# Problem statement
For the records below, tally every line that has the word "named" and reply with the number alone.

# Supplied entries
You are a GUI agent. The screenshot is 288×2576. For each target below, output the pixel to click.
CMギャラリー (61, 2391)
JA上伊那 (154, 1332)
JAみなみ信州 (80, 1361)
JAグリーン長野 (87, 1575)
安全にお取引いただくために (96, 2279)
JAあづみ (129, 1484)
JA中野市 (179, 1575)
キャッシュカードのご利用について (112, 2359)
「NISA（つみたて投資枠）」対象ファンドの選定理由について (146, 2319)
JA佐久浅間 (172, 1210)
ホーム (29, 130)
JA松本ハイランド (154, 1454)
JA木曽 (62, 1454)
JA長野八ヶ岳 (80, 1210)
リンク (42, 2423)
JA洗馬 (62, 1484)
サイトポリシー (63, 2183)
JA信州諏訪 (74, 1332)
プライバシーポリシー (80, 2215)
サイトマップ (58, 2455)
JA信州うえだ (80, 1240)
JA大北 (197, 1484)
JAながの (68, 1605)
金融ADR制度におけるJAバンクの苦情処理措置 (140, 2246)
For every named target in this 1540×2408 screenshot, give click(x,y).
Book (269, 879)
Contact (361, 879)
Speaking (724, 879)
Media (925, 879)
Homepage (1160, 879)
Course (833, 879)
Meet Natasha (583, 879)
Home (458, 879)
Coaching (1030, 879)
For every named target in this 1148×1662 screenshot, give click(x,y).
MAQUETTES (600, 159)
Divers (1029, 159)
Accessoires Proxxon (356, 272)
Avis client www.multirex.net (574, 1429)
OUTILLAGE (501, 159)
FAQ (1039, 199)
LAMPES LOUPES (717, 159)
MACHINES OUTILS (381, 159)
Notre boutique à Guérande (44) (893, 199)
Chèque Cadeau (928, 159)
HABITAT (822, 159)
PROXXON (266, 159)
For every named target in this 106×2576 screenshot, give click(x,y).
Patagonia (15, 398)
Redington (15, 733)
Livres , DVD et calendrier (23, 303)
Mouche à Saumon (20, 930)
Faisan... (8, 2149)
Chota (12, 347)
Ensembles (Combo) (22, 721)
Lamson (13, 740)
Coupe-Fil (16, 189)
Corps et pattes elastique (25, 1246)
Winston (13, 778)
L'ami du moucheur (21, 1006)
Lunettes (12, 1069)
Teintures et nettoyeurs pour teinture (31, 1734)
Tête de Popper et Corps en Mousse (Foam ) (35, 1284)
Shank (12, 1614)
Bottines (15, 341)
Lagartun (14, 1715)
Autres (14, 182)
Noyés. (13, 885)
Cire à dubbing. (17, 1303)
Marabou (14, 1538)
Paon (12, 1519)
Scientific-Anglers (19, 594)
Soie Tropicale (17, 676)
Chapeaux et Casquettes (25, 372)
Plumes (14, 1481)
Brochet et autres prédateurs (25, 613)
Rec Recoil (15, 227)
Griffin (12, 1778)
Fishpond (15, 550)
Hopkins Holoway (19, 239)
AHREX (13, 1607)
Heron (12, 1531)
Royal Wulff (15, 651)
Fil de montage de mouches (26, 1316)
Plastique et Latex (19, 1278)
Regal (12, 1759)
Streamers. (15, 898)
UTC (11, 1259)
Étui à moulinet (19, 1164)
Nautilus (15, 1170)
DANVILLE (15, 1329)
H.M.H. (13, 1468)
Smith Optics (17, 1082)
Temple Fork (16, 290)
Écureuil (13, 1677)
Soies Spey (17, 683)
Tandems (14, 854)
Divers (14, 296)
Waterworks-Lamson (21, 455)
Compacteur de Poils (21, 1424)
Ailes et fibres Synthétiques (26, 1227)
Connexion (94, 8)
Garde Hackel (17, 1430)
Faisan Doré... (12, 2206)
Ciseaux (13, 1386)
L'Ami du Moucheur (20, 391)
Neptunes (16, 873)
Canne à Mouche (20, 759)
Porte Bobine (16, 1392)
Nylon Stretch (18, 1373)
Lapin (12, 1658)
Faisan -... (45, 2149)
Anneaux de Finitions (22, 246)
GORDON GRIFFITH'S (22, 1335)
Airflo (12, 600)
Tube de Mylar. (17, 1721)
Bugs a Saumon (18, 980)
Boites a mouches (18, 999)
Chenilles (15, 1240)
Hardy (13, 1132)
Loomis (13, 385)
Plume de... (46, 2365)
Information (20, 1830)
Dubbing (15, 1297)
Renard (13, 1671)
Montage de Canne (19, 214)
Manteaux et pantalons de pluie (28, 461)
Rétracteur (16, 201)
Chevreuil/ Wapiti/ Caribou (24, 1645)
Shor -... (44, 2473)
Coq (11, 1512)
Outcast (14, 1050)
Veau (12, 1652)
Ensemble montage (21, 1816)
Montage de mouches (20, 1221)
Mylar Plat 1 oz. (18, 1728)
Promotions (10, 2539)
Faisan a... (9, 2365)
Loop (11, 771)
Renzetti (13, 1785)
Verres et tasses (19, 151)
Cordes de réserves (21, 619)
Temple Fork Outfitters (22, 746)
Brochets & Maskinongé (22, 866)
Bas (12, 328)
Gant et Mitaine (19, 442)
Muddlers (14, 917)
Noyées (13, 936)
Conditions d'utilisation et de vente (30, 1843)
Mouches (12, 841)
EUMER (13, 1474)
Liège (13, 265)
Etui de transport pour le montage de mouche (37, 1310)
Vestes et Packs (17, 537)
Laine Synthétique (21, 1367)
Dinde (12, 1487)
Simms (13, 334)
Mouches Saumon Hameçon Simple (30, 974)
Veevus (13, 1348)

# Written solution
3